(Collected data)
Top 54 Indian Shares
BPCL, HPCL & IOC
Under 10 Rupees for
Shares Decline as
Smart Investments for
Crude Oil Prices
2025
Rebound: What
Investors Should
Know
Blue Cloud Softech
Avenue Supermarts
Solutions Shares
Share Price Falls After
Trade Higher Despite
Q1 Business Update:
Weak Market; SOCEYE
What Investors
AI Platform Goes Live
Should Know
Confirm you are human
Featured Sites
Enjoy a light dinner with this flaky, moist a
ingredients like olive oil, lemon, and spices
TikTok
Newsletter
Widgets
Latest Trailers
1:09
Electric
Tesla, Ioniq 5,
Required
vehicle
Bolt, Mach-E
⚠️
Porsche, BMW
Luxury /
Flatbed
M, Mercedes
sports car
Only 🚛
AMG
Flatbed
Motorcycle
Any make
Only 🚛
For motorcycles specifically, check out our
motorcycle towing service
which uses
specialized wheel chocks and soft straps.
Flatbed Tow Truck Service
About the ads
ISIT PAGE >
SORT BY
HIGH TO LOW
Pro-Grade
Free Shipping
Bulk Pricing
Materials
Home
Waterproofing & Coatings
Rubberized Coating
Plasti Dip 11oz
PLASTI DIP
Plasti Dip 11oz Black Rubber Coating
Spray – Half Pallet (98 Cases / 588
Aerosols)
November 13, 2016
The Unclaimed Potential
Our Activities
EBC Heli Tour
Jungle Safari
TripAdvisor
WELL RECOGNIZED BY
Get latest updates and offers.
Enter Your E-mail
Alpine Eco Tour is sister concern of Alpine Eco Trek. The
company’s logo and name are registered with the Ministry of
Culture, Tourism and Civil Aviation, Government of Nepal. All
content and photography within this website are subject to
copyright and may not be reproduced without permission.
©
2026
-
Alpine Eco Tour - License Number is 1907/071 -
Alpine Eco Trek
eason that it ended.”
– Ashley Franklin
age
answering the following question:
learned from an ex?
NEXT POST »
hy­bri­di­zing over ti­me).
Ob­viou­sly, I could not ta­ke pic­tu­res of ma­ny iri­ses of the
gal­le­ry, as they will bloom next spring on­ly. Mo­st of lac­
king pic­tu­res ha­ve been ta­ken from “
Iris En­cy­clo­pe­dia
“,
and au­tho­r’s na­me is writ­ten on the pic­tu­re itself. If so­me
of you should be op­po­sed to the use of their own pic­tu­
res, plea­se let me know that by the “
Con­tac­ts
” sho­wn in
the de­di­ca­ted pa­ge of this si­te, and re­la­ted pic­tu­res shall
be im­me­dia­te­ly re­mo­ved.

* [ASSIGNMENT]: Would you mind copying all of the records exactly?

* [WRITTEN SOLUTION]:
Top 54 Indian Shares
BPCL, HPCL & IOC
Under 10 Rupees for
Shares Decline as
Smart Investments for
Crude Oil Prices
2025
Rebound: What
Investors Should
Know
Blue Cloud Softech
Avenue Supermarts
Solutions Shares
Share Price Falls After
Trade Higher Despite
Q1 Business Update:
Weak Market; SOCEYE
What Investors
AI Platform Goes Live
Should Know
Confirm you are human
Featured Sites
Enjoy a light dinner with this flaky, moist a
ingredients like olive oil, lemon, and spices
TikTok
Newsletter
Widgets
Latest Trailers
1:09
Electric
Tesla, Ioniq 5,
Required
vehicle
Bolt, Mach-E
⚠️
Porsche, BMW
Luxury /
Flatbed
M, Mercedes
sports car
Only 🚛
AMG
Flatbed
Motorcycle
Any make
Only 🚛
For motorcycles specifically, check out our
motorcycle towing service
which uses
specialized wheel chocks and soft straps.
Flatbed Tow Truck Service
About the ads
ISIT PAGE >
SORT BY
HIGH TO LOW
Pro-Grade
Free Shipping
Bulk Pricing
Materials
Home
Waterproofing & Coatings
Rubberized Coating
Plasti Dip 11oz
PLASTI DIP
Plasti Dip 11oz Black Rubber Coating
Spray – Half Pallet (98 Cases / 588
Aerosols)
November 13, 2016
The Unclaimed Potential
Our Activities
EBC Heli Tour
Jungle Safari
TripAdvisor
WELL RECOGNIZED BY
Get latest updates and offers.
Enter Your E-mail
Alpine Eco Tour is sister concern of Alpine Eco Trek. The
company’s logo and name are registered with the Ministry of
Culture, Tourism and Civil Aviation, Government of Nepal. All
content and photography within this website are subject to
copyright and may not be reproduced without permission.
©
2026
-
Alpine Eco Tour - License Number is 1907/071 -
Alpine Eco Trek
eason that it ended.”
– Ashley Franklin
age
answering the following question:
learned from an ex?
NEXT POST »
hy­bri­di­zing over ti­me).
Ob­viou­sly, I could not ta­ke pic­tu­res of ma­ny iri­ses of the
gal­le­ry, as they will bloom next spring on­ly. Mo­st of lac­
king pic­tu­res ha­ve been ta­ken from “
Iris En­cy­clo­pe­dia
“,
and au­tho­r’s na­me is writ­ten on the pic­tu­re itself. If so­me
of you should be op­po­sed to the use of their own pic­tu­
res, plea­se let me know that by the “
Con­tac­ts
” sho­wn in
the de­di­ca­ted pa­ge of this si­te, and re­la­ted pic­tu­res shall
be im­me­dia­te­ly re­mo­ved.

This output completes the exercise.